Data items:
┌────────

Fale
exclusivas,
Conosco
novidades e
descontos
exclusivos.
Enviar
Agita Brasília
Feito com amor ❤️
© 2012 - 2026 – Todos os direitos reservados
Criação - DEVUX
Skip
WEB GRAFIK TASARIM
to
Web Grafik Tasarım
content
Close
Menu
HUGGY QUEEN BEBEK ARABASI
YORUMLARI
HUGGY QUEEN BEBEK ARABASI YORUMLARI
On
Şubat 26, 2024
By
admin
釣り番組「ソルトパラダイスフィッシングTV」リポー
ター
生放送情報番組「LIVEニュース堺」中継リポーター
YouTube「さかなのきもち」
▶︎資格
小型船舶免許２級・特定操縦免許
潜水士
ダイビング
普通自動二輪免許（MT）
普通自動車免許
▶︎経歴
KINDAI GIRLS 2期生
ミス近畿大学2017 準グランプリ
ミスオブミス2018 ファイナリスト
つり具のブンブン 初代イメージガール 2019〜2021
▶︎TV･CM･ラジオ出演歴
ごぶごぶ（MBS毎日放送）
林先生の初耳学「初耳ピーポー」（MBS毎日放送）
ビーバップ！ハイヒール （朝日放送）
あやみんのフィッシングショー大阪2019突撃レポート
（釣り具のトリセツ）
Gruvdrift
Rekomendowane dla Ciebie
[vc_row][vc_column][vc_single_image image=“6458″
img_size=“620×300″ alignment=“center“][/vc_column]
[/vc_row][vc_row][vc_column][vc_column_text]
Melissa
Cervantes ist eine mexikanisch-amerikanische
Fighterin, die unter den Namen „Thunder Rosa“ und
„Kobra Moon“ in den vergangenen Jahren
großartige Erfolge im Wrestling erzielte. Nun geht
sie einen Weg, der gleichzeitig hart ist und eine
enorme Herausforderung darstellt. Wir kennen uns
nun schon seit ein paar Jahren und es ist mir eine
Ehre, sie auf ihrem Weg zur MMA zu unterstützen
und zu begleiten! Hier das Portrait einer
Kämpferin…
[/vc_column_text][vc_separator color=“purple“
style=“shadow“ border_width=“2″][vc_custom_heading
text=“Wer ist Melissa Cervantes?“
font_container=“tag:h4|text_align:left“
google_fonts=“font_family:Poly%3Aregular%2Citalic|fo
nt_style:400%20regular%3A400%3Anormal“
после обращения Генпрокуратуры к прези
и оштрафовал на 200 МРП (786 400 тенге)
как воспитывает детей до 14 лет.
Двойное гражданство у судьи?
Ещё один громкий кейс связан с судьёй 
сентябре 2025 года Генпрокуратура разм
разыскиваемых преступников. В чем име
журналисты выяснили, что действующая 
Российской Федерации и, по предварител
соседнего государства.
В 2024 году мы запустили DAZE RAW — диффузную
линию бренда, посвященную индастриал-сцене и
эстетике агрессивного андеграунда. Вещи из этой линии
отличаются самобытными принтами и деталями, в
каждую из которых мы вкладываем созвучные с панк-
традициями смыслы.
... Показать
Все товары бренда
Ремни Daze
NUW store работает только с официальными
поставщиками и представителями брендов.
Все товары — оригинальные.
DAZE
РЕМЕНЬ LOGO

└────────

→ EXERCISE DIRECTIONS: Repeat word for word the lines above that run from the line containing "Şubat 26, 2024" through the line containing "Ещё один громкий кейс связан с судьёй", both ends included, and nothing else.

→ REPLY:
Şubat 26, 2024
By
admin
釣り番組「ソルトパラダイスフィッシングTV」リポー
ター
生放送情報番組「LIVEニュース堺」中継リポーター
YouTube「さかなのきもち」
▶︎資格
小型船舶免許２級・特定操縦免許
潜水士
ダイビング
普通自動二輪免許（MT）
普通自動車免許
▶︎経歴
KINDAI GIRLS 2期生
ミス近畿大学2017 準グランプリ
ミスオブミス2018 ファイナリスト
つり具のブンブン 初代イメージガール 2019〜2021
▶︎TV･CM･ラジオ出演歴
ごぶごぶ（MBS毎日放送）
林先生の初耳学「初耳ピーポー」（MBS毎日放送）
ビーバップ！ハイヒール （朝日放送）
あやみんのフィッシングショー大阪2019突撃レポート
（釣り具のトリセツ）
Gruvdrift
Rekomendowane dla Ciebie
[vc_row][vc_column][vc_single_image image=“6458″
img_size=“620×300″ alignment=“center“][/vc_column]
[/vc_row][vc_row][vc_column][vc_column_text]
Melissa
Cervantes ist eine mexikanisch-amerikanische
Fighterin, die unter den Namen „Thunder Rosa“ und
„Kobra Moon“ in den vergangenen Jahren
großartige Erfolge im Wrestling erzielte. Nun geht
sie einen Weg, der gleichzeitig hart ist und eine
enorme Herausforderung darstellt. Wir kennen uns
nun schon seit ein paar Jahren und es ist mir eine
Ehre, sie auf ihrem Weg zur MMA zu unterstützen
und zu begleiten! Hier das Portrait einer
Kämpferin…
[/vc_column_text][vc_separator color=“purple“
style=“shadow“ border_width=“2″][vc_custom_heading
text=“Wer ist Melissa Cervantes?“
font_container=“tag:h4|text_align:left“
google_fonts=“font_family:Poly%3Aregular%2Citalic|fo
nt_style:400%20regular%3A400%3Anormal“
после обращения Генпрокуратуры к прези
и оштрафовал на 200 МРП (786 400 тенге)
как воспитывает детей до 14 лет.
Двойное гражданство у судьи?
Ещё один громкий кейс связан с судьёй 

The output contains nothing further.